Linear Hall sensors can output continuous signals, and when there are more than two sensors, they can uniquely and accurately determine the position information of each magnetic pole [10]. The reference [11] used 13 linear Halls for the position detection of permanent magnet linear synchronous motors and solved the phase deviation and harmonic problem caused by the increase in the number of Halls through the fast Fourier transform and fixed-point iteration methods. The reference [12] proposes an improved rotor position estimation method in a permanent magnet synchronous motor (PMSM) with low-resolution Hall effect sensors. This method promises to decrease the estimated position errors, which are caused by the Hall position offset. A linear interpolation based on the least squares method is used to estimate the rotor position.
At present, the position sensorless detection technologies include the sliding mode control method [13], back electromotive force calculation method [14], state observer method [15], Kalman and extended Kalman filter method [16], etc. However, these algorithms have a high dependence on motor parameters, poor control robustness, and poor universality, and most of them are complex, making them less suitable for engineering applications.
However, there is still a trend of increasing in the same direction between the measurement accuracy and cost of position sensor detection. Different types of sensors have effects on the structural volume, application scenarios, and control performance of motor control systems. When using low-cost and low-precision position sensors, it is also necessary to consider the impact of installation errors on measurement accuracy. At the same time, it is necessary to select a reasonable position estimation algorithm and optimize the magnetic pole position detection algorithm based on the motor operating conditions to improve the accuracy of motor position detection and thereby improve motor control performance.
This paper comprehensively considers factors such as control cost, position detection accuracy, and engineering applications. Linear Hall sensors are used as magnetic pole position detection components, and the focus is on researching the magnetic pole position detection method of PMLSM based on linear Hall. The installation layout of linear Hall relative to linear motors is analyzed, and an improved algorithm for position estimation is proposed to reduce the volume of the overall drive system of the motor and reduce the cost of control hardware, balancing the control accuracy and stability of the motor.

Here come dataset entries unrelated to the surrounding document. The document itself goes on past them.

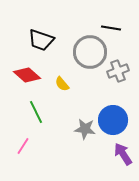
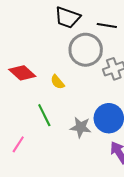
black trapezoid: (41, 40) -> (68, 17), moved
green line: (36, 112) -> (44, 115), moved

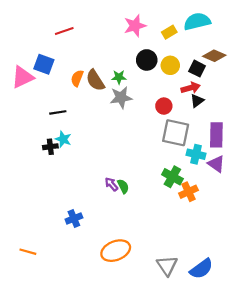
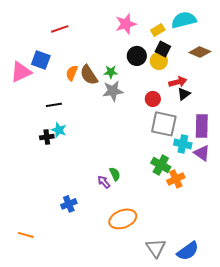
black square: (197, 69) -> (163, 49), moved
purple arrow: (111, 184) -> (104, 182), moved
orange ellipse: (116, 251) -> (123, 219), moved

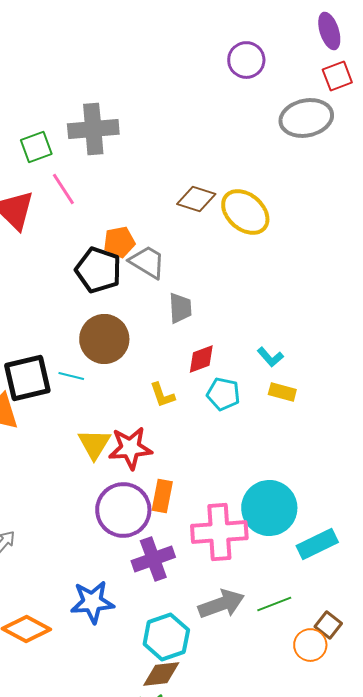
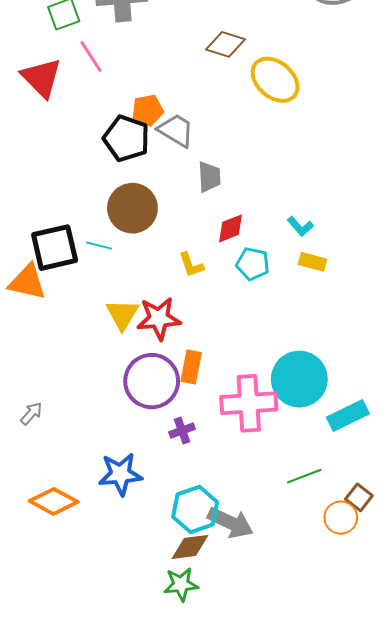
brown diamond: (196, 199) -> (225, 44), moved
purple cross: (153, 559) -> (182, 431), size x0.6
gray arrow: (221, 604) -> (231, 523), moved, turned 45

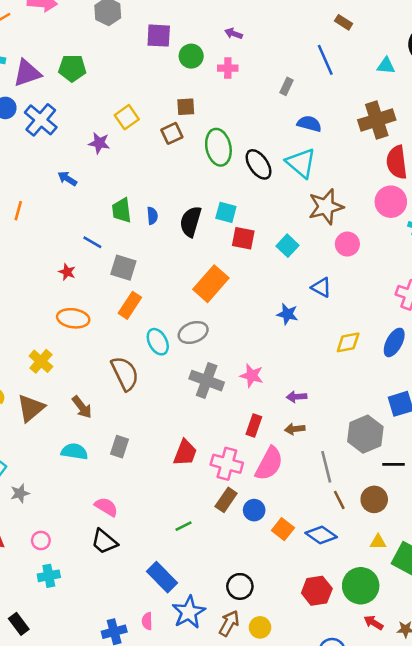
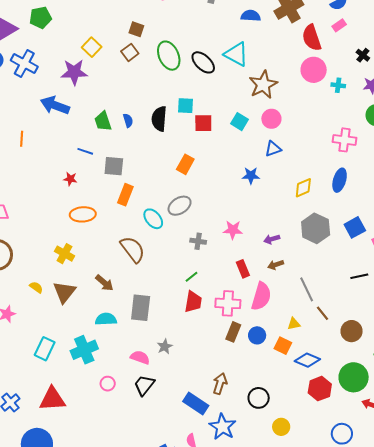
brown square: (186, 107) -> (136, 29), turned 35
blue semicircle: (309, 124) -> (251, 16), moved
purple star: (99, 143) -> (74, 72), size x1.5
blue arrow: (67, 179) -> (55, 105), size x1.8
pink circle: (347, 244) -> (271, 119), moved
orange rectangle: (211, 284) -> (185, 164), size x0.7
blue triangle: (321, 287) -> (273, 149), turned -36
gray cross: (207, 381) -> (198, 241), size x0.6
red rectangle: (254, 425) -> (243, 269), turned -30
gray hexagon: (365, 434) -> (316, 228), moved
gray rectangle: (120, 447) -> (141, 308), size x1.5
gray star: (20, 493) -> (165, 347), moved
brown circle: (374, 499) -> (352, 331), moved
green line: (184, 526) -> (191, 277), moved
blue diamond: (321, 535) -> (307, 360), moved
pink circle: (41, 540) -> (108, 384), moved
black trapezoid: (104, 542) -> (144, 385), turned 100
yellow triangle: (378, 542) -> (294, 324), moved
cyan cross: (49, 576) -> (84, 350), moved, size x1.5
brown arrow: (229, 623) -> (220, 384), moved

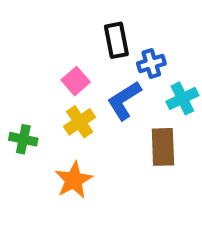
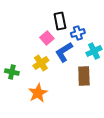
pink square: (76, 81) -> (47, 38), moved

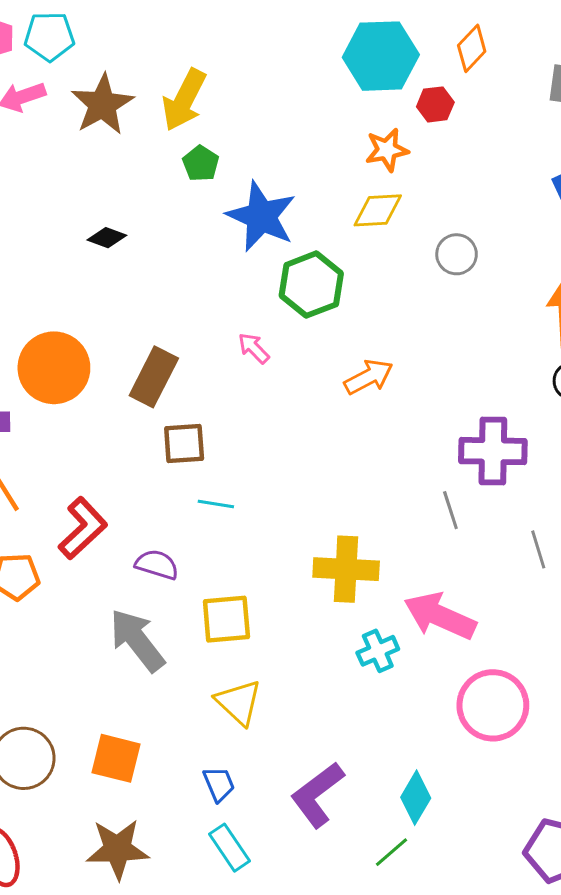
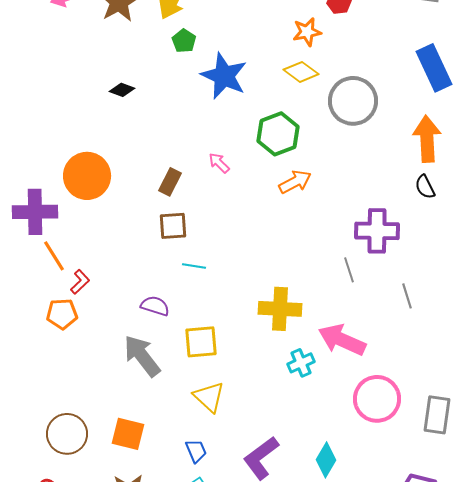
yellow diamond: (378, 210) -> (301, 72), turned 40
gray circle: (457, 254) -> (353, 101), size x1.8
green hexagon: (311, 285) -> (278, 134), moved
brown rectangle: (154, 377) -> (170, 182), moved, size x0.7
red L-shape: (83, 528) -> (80, 282), moved, size x0.6

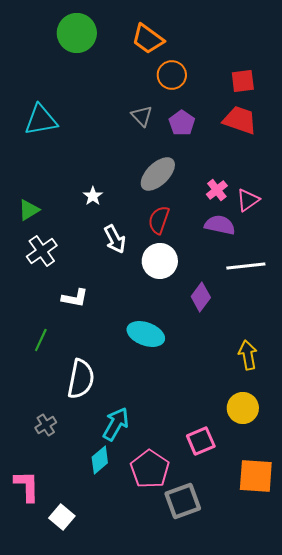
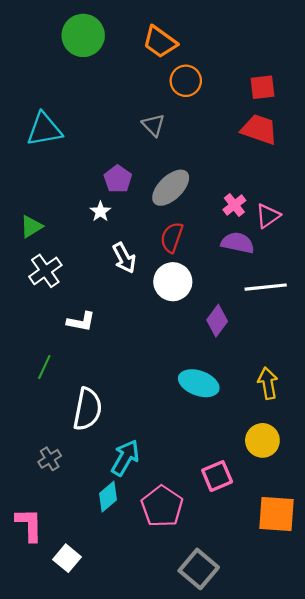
purple pentagon: (182, 123) -> (118, 179), moved
cyan ellipse: (146, 334) -> (199, 383), moved
gray square: (183, 501) -> (199, 569), moved, turned -30

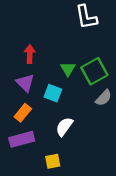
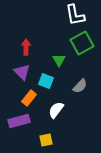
green square: (94, 71) -> (82, 43), moved
gray semicircle: (104, 98) -> (80, 86), moved
orange rectangle: (23, 113) -> (29, 98), moved

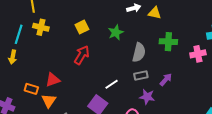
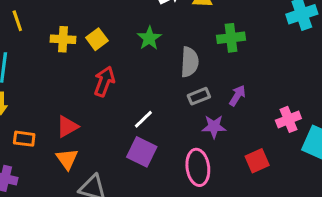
yellow cross: (41, 27) -> (63, 39), moved
pink cross: (198, 54) -> (288, 119), moved
white line: (112, 84) -> (143, 119), moved
orange rectangle: (31, 89) -> (24, 139), moved

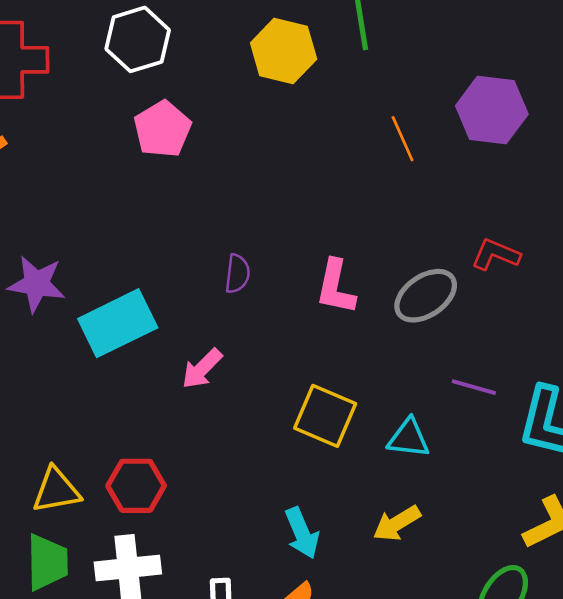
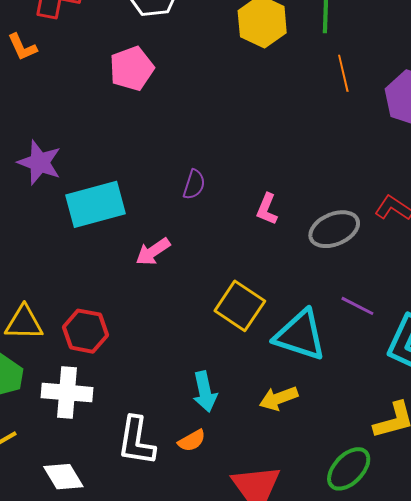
pink pentagon: (162, 129) -> (132, 68), moved
orange line: (403, 139) -> (343, 73), moved
pink L-shape: (336, 287) -> (267, 209), size x0.7
cyan triangle: (409, 438) -> (300, 335), size x1.6

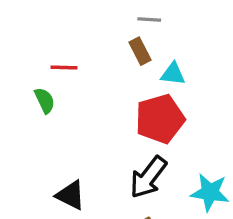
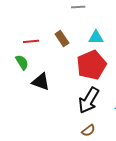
brown rectangle: (140, 51) -> (62, 39), moved
black triangle: (71, 195) -> (41, 82), moved

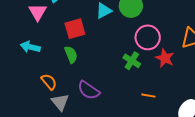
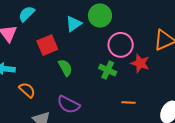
green semicircle: (71, 55) -> (65, 68), moved
orange semicircle: (49, 82) -> (27, 90), moved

2. Detection Method of Magnetic Poles Position

When the Hall sensors are used for measuring the magnetic pole position of rotating motors, they are usually installed at the teeth or slots at the axial end of the stator to detect changes in the permanent magnet magnetic field on the mover or auxiliary extended mover. By demodulating the magnetic field value, the motor mover position and speed information are obtained. Due to the unique structure of permanent magnet linear synchronous motors, there are more ways to install Hall sensors. The more convenient method is to install the Hall sensor above the permanent magnet of the mover, which has a certain constraint relationship with the motor stator to ensure the accuracy of later control, simultaneously avoiding the impact of the magnetic field generated by the stator on the Hall detection permanent magnet. The installation position diagram of the linear Hall sensor is shown in Figure 1.
The performance parameters of linear Hall sensors themselves have a significant impact on the accuracy of magnetic pole position detection signals. This paper selects the MLX90242 series linear Hall sensor produced by Melexis company. Figure 2 is the schematic diagram of the exterior of the Hall sensor. The sensor has three interfaces, namely the power supply input terminal, grounding terminal, and output voltage terminal. The prescription-shaped block in the center of the sensor is the effective monitoring area (Hall sensing chip). Figure 3 shows the schematic diagram of the detection output waveform of the corresponding magnetic pole of the linear Hall sensor during normal operation. When the surface of the Hall sensor faces the S pole of the permanent magnet, the output voltage shows an upward trend, while the output voltage shows a downward trend at the N pole. The position of the Hall sensing chip relative to the overall component has clear dimensional parameters, which should be taken into account during actual installation to achieve the most accurate installation accuracy possible. This Hall sensor has a small overall size, high sensitivity, small temperature drift, wide allowable temperature range, and a wide detectable magnetic field range. As shown in Figure 4, it contains an error correction circuit inside, which can roughly eliminate the analog compensation error caused by Hall effect devices. The partial magnetic specifications of the sensor are shown in Table 1.
We placed two linear Hall sensors orthogonal, and their detection waveforms are shown in Figure 5. The two sine and cosine waveforms represent the output signals of two linear Hall sensors with a phase difference of 90°. The position angle can be obtained using the arctangent function, and the expression is as follows:
u α = k sin θ u β = k cos θ ,
θ = arctan u α / u β u α 0 , u β 0 θ = arctan u α / u β + π u β < 0 θ = arctan u α / u β + 2 π u α < 0 , u β 0 ,
By using four linear Hall sensors and ensuring a phase difference of 90° between adjacent Hall sensors, the signal can be amplified using two-signal differential processing, and the problem of zero offset caused by inaccurate sensor installation position can be effectively avoided.
The calculation formula for the output voltage of a linear Hall sensor is:
U H = K H I B cos α ,
where K H is the sensitivity coefficient, I is the input current of the Hall element, B is the magnetic flux density, and α is the electrical angle between the horizontal position of the sensor and the peak of the vertical magnetic field. When the selected sensor operates at 25 °C, K H I = 39   mV / mT .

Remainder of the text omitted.